Python Version: 3.7.9
Packages: Spotipy, pandas, numpy, sklearn, matplotlib, flask, json, pickle
Web Framework Requirements: pip install -r requirements.txt
Configuration: A config.py
file is needed in the project directory, and must contain a client ID CID
and a client secret SECRET
. This is necessary for the Spotify API. You can obtain these keys by following the Spotify API Authorization Guide.

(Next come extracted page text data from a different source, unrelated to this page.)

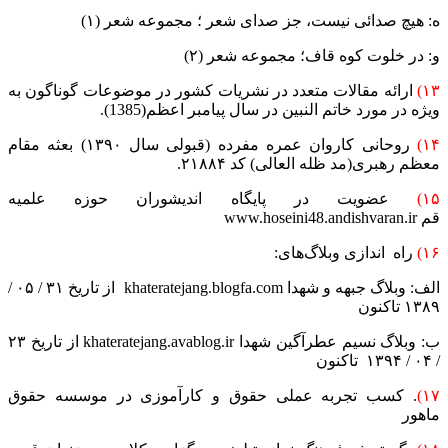
ه: هیچ صدائی نیست، جز صدای شعر ؛ مجموعه شعر (۱)
و: در خلوت کوه قاف؛ مجموعه شعر (۲)
۱۳)
ارائه مقالات متعدد در نشریات کشور در موضوعات گوناگون به
ویژه در مورد خاتم النبین در سال پیامبر اعظم(1385).
۱۴)
روحانی کاروان عمره مفرده (قبولی سال ۱۳۹۰) بعثه مقام
معظم رهبری(مد ظله العالی) کد ۲۱۸۸۴.
۱۵)
عضویت در پایگاه اندیشوران حوزه علمیه
قم www.hoseini48.andishvaran.ir
۱۶)
راه اندازی وبلاگ‌های:
الف: وبلاگ جبهه و شهدا khateratejang.blogfa.com از تاریخ ۳۱ / ۰۵ /
۱۳۸۹ تاکنون
ب: وبلاگ نسیم عطرآگین شهدا khateratejang.avablog.ir از تاریخ ۲۳
/ ۰۴ / ۱۳۹۴ تاکنون
۱۷)
. کسب تجربه عملی حقوق و کارآموزی در موسسه حقوق
ماهور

Inspiration and Data Preparation Article: https://opendatascience.com/a-machine-learning-deep-dive-into-my-spotify-data/
Flask Productionization: https://towardsdatascience.com/productionize-a-machine-learning-model-with-flask-and-heroku-8201260503d2
With each track, we used the following features to fit our model:
- Danceability
- Energy
- Instrumentalness
- Liveness
- Loudness
- Mode
- Speechiness
- Tempo
- Acousticness
- Valence
After getting the initial data from the Spotify API, I needed to clean a few parts and add some fields so that our data would be presentable and usable for our model. Here are some of the changes I made:
- Added a field for track name (taken via Spotify API)
- Added a field for artist name (taken via Spotify API)
- Added a field for artist genre (taken via Spotify API)
- Parsed lists containing genres from artist genres
- Added a field for if a track's artist is affiliated with the lofi genre
During the EDA, I took a look at the distributions of the predictors and the value counts for the different genres present in my model playlist. Here are some highlights!
I split the dataset into training and testing sets with a test size of 20%. I decided to just use a logistic regression model since I had many predictors (audio features) and one qualitative response variable (Is the artist part of the lofi genre?).
After running the model on the test set, I found that my model had an accuracy of 83.67%.
Using the tutorial listed above, I created a flask API endpoint that takes in a request with a list of values corresponding to the relevant track audio features and returns a prediction of whether or not the song's artist is part of the lofi genre. The endpoint was hosted on a local webserver.
I would love to continue this project further by refining the model to give a prediction for what genre the song's artist is a part of, rather than if the artist is part of just the lofi genre. I'd also like to test out different models and see if there are any approaches that are more accurate.